GDPR-aligned data handling workflow

Initial review

The first review starts from project context or a small anonymized sample uploaded through the public form. The sample should show structure, columns, errors and import blockers, not real customer records. When complete production files are needed, we arrange a private upload flow after the processing terms have been agreed.

Before full files are exchanged

When a project requires us to process personal data on behalf of a customer, full files are uploaded only after the following are agreed:

• project scope and documented processing instructions;
• confidentiality terms;
• secure transfer method and private project workspace;
• Data Processing Agreement under GDPR Article 28;
• retention period and deletion or return procedure;
• approved subprocessors, if any.

Controller and processor roles

For most cleanup, migration and import-preparation projects, the customer determines the purposes and means of processing and acts as controller. ImportReady Data acts as processor and processes the data only on documented customer instructions.

Security commitments

Project data is handled in a private project workspace with limited access, confidentiality, defined retention, secure deletion and no secondary use. Customer data is not used for training, resale or unrelated projects.

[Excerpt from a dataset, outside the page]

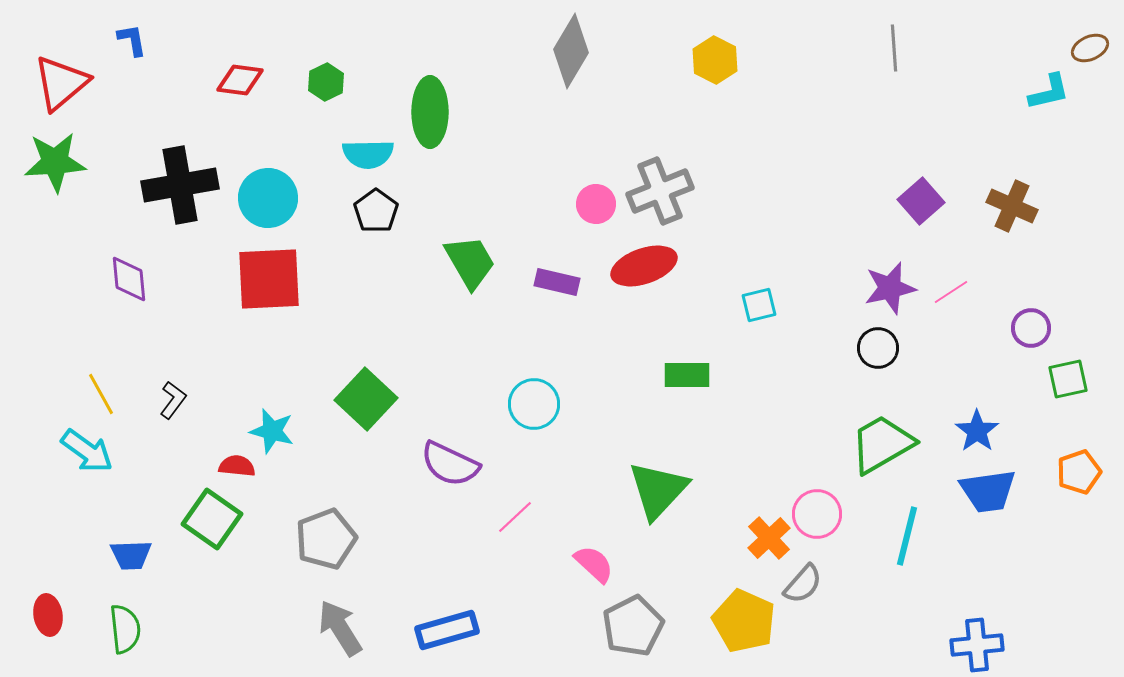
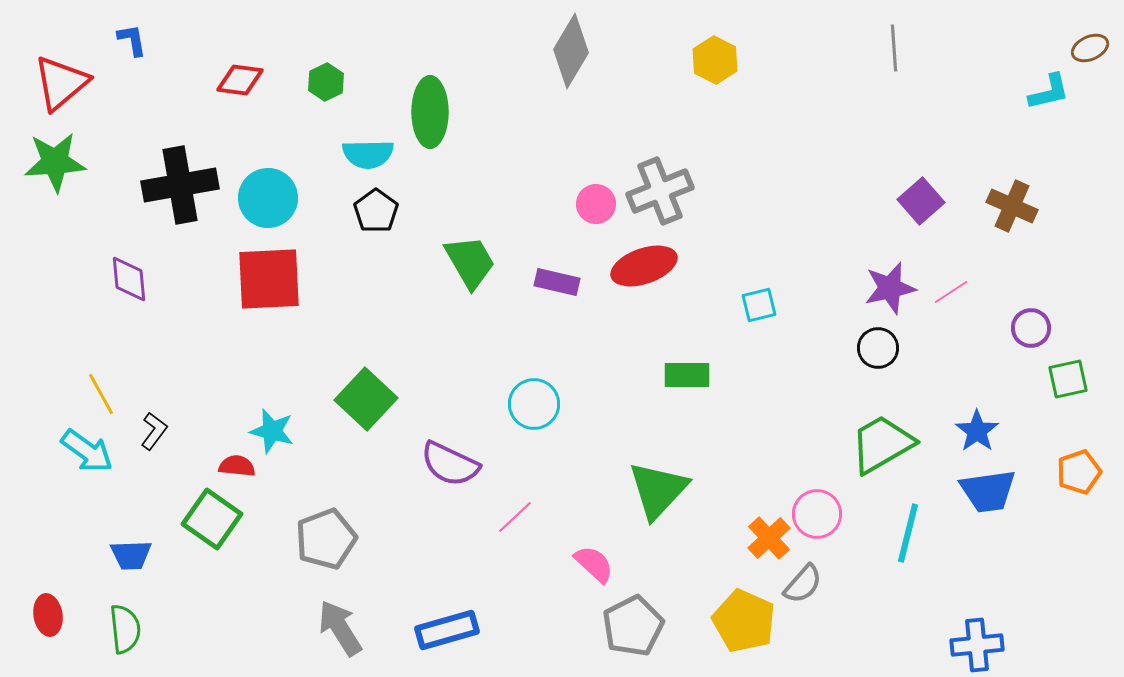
black L-shape at (173, 400): moved 19 px left, 31 px down
cyan line at (907, 536): moved 1 px right, 3 px up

For larger or higher-risk projects, the workspace can be isolated per customer and retired after delivery.

Special category data

Projects involving health data, biometric data, genetic data, political opinions, religious beliefs, trade union membership or similar special categories require additional review before any file is accepted.

Important note

This page describes the intended operating workflow. The customer-specific Data Processing Agreement and any security annex control the actual project terms.